While works of the federal government are not protected by copyright under 17 U.S.C. §105, no such statute governs works by state governments. To resolve the question of copyrightability, the Eleventh Circuit looked to the Supreme Court’s opinion in Banks v. Manchester, 128 U.S. 244, 9 S. Ct. 36, 32 L. Ed. 425 (1888), which provided guidance on the common-law restrictions on the copyrightability of law, as well as to the decisions of other Circuit Courts.

In looking at Circuit Court decisions, the Eleventh Circuit examined two apparently contrasting lines of cases dealing with the copyrightability of legal texts promulgated by government bodies, including those incorporating matter from private parties.

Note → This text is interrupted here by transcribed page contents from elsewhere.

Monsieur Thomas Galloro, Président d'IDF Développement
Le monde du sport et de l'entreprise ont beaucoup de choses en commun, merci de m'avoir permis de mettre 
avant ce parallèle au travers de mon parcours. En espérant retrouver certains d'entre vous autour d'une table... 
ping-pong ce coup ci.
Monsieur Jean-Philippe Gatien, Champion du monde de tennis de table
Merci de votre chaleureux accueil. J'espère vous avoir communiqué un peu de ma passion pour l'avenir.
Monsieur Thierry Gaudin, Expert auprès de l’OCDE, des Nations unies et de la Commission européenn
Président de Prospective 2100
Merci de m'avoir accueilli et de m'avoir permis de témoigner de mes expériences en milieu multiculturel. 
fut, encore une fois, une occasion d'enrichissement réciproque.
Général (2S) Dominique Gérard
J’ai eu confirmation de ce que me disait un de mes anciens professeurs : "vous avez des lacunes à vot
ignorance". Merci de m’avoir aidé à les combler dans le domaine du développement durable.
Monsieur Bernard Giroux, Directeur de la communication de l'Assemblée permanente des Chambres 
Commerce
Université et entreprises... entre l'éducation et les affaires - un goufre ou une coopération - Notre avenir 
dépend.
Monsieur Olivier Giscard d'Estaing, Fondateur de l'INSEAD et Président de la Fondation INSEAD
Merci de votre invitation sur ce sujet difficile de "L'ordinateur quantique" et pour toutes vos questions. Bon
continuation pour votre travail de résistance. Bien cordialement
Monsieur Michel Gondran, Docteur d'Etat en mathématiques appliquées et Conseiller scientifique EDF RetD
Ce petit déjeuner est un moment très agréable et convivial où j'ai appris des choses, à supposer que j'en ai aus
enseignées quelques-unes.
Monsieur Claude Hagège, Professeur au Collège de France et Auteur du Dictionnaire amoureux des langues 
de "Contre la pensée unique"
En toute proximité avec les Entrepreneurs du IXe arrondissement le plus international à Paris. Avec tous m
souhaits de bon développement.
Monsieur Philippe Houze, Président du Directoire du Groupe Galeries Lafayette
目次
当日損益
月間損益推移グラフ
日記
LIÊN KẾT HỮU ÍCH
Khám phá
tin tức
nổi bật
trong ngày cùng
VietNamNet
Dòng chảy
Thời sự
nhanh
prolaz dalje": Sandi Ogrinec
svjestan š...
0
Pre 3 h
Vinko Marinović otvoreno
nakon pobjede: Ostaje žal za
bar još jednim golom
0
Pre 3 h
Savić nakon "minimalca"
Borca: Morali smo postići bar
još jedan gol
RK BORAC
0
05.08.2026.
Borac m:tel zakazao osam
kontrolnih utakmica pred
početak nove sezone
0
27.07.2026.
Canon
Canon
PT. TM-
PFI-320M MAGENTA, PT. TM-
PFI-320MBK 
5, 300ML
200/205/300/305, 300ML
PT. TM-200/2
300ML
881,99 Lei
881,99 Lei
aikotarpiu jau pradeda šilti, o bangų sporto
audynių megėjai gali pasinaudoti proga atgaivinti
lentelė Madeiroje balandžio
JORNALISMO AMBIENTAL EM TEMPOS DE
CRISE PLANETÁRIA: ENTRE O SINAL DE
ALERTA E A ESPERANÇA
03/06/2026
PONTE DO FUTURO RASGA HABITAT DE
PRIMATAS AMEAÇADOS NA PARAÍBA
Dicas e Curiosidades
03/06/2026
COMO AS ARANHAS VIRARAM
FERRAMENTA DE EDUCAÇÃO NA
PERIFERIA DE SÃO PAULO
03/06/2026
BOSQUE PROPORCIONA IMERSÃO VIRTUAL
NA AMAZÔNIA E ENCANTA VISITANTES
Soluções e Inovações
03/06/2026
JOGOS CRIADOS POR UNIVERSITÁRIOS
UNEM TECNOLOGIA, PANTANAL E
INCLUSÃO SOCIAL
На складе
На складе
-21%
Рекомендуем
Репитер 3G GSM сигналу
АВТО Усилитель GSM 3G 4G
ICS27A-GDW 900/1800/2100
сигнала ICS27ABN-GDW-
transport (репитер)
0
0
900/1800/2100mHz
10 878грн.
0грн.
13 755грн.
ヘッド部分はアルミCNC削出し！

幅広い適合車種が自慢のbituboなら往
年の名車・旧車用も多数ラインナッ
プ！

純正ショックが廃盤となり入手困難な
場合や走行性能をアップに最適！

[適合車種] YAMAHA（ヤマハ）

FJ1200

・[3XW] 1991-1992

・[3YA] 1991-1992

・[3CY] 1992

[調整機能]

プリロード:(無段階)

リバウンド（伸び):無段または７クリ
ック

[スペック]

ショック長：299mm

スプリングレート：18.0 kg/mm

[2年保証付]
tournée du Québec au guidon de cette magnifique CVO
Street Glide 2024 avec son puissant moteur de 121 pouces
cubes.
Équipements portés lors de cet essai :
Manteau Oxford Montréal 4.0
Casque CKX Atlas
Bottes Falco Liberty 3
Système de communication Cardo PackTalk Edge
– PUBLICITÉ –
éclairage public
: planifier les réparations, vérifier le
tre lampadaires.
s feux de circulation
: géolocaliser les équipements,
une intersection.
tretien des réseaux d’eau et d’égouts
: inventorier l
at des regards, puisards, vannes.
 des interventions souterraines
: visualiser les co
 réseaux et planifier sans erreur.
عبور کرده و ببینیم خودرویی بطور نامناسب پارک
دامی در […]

Decisions from the First and Fifth Circuits suggested that the incorporation of even privately-produced matter (such as model codes) into public law voided copyright protection. Conversely, decisions from the Second, Sixth, and Ninth Circuits—and at least one other decision from the First—had declined to void protection to privately-prepared coding systems incorporated into or referenced by state laws and, in another Second Circuit instance, held that tax maps created by a county assessor’s office were subject to copyright.

The Eleventh Circuit sought to resolve the issue by recourse to the question of whether under Banks “the People” (through their legislative representatives) could be considered the “authors” of the OGCA, and, as such, access to the OGCA could not be withheld from them. Because the work was “law-like”— it was created by the legislature, had authoritative status (for example, it was “official” even though the annotations lacked the force of law), and was adopted as an official code by the legislature in a manner procedurally analogous to the adoption of laws—the Eleventh Circuit determined that the OGCA was not subject to copyright protection.

The State of Georgia, in its Petition to the Supreme Court, pointed to the perceived Circuit split in treatment of the “government edicts” doctrine and argued that the annotated code (as opposed to the statutes themselves) should be copyrightable. Public Resource did not oppose review by the Court (although it argued the Eleventh Circuit’s decision was reconcilable with Circuit precedent). Both parties agreed that the essential question for the Supreme Court to resolve was the extent of the “government edicts” doctrine, pursuant to which public law is not protected by copyright. This is a question the Supreme Court has not directly addressed since 1888--one that  implicates both the formal question of authorship (whether law is authored by “the People” and thus belongs to them) and the more policy-oriented question of whether “the People” should have free access to the public law codes that are supposed to govern their conduct.